Leone described Dusk as a talented singer, along the lines of Harry Connick Jr. and Frank Sinatra Jr., who has a record deal and was hoping the reality series would help him publicize his music.

As far as King is concerned, Dusk got too much publicity.

"This kid is just a little piano player," he said. "But that's the new generation for you. They gain attention by putting other people down.

"I'm sick and tired of these kids that come along and put down people."

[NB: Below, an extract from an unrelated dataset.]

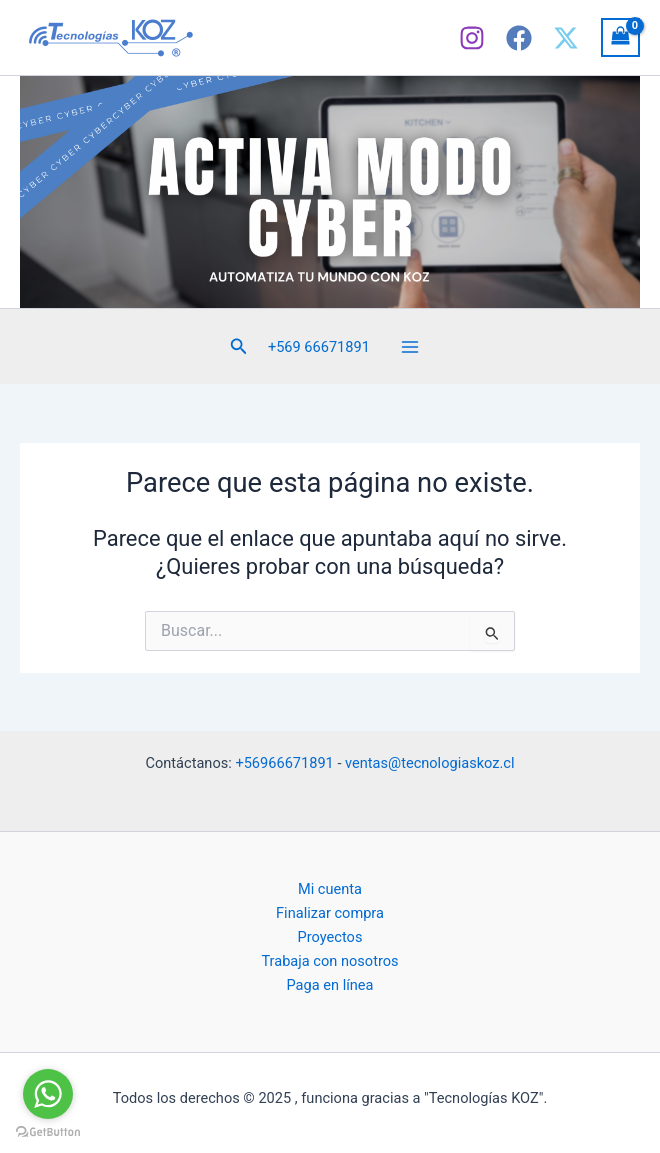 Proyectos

King defended his fellow performers.

"I detest anybody who puts down people who made this town," he said. "Before Lorraine was lieutenant governor, she was the star of her own show at the Sahara. And what this woman is doing for this town -- she's traveling across the world, taking her life in her hands to go to China to induce people to come to Vegas."

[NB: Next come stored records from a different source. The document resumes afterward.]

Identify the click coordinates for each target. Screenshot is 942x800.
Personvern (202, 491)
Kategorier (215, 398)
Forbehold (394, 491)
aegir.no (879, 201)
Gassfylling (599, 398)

King said Dusk will never accomplish what Hunt has accomplished.

"It burns me up," he said. "Here's a kid playing piano at some little restaurant, and he's putting down a woman who helped make this town.

"The same with Dennis Bono. He's one of your fine singers of today, a great balladeer. To have him called a karaoke singer is beyond taking away his dignity and his class."

King says he appreciates the new owners of the Nugget trying to bring back the old days of Las Vegas.

"But the old days were nothing like that," he said. "Nobody in the old days would call anybody names."

Lounging around

Saxophonist Tommy Alvarado has a hit jam session at the Hurricane Bar & Grill, 10420 S. Bermuda Road, starting around 8 p.m. Sundays. Meanwhile he's rehearsing for a new production at Treasure Island's Tangerine ultra lounge that debuts July 1 -- the production features a burlesque show every two hours on the club's patio. Alvarado will be part of a three-piece jazz band backing up the shows. Carmen Electra will perform July 2.

Release performs from 7 p.m. to midnight Sundays at the Sultan's Table, 3417 S. Jones Ave., in the shopping center between Spring Mountain Road and Desert Inn.

Scott Brotheron, who exudes old Las Vegas, performs his "Dino to Diamond" show at the Imperial Palace's Kabuki Lounge from 5:30 p.m. to 8:30 p.m. Thursdays through Fridays in June.